_Task goal_.
When a line below contains the word "Mandat", it counts toward the total; give that total and nothing besides.

Saved entries
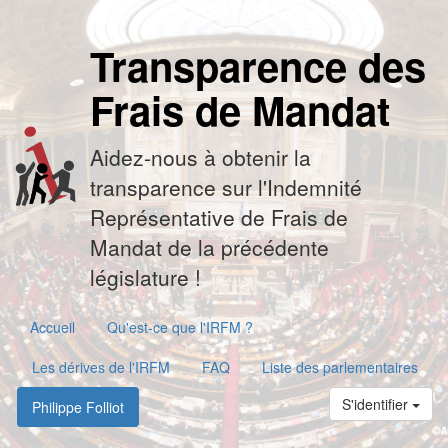
Transparence des
Frais de Mandat
Aidez-nous à obtenir la
transparence sur l'Indemnité
Représentative de Frais de
Mandat de la précédente
législature !
Accueil
Qu'est-ce que l'IRFM ?
Les dérives de l'IRFM
FAQ
Liste des parlementaires
S'identifier
Philippe Folliot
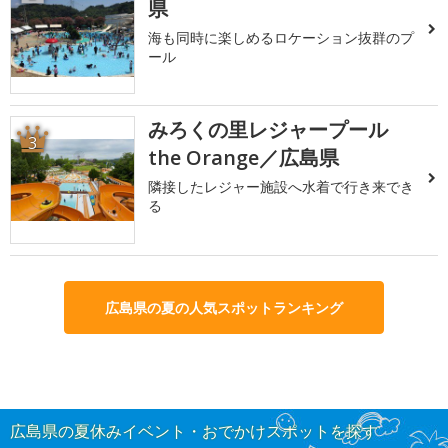
県
海も同時に楽しめるロケーション抜群のプ
ール
みろくの里レジャープール
3
the Orange／広島県
隣接したレジャー施設へ水着で行き来でき
る
広島県の夏の人気スポットランキング
広島県の夏休みイベント・おでかけスポットを探す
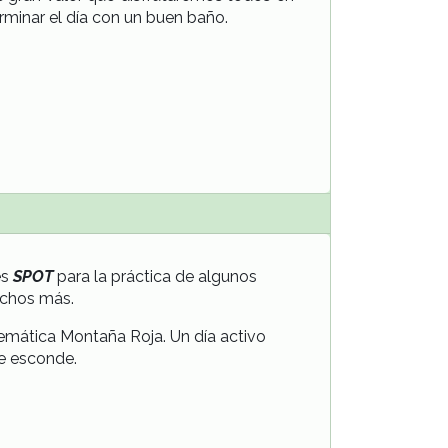
rminar el día con un buen baño.
es
SPOT
para la
práctica de algunos
muchos más.
blemática Montaña Roja. Un día activo
ue esconde.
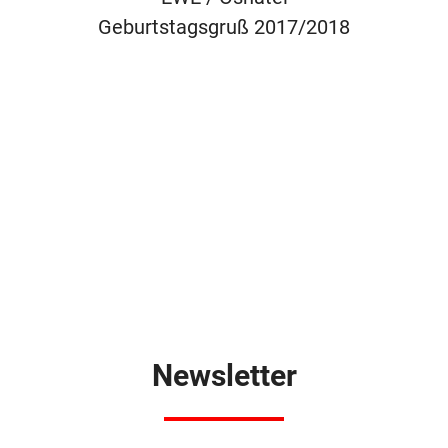
Geburtstagsgruß 2017/2018
Newsletter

_Result of the exercise_.
2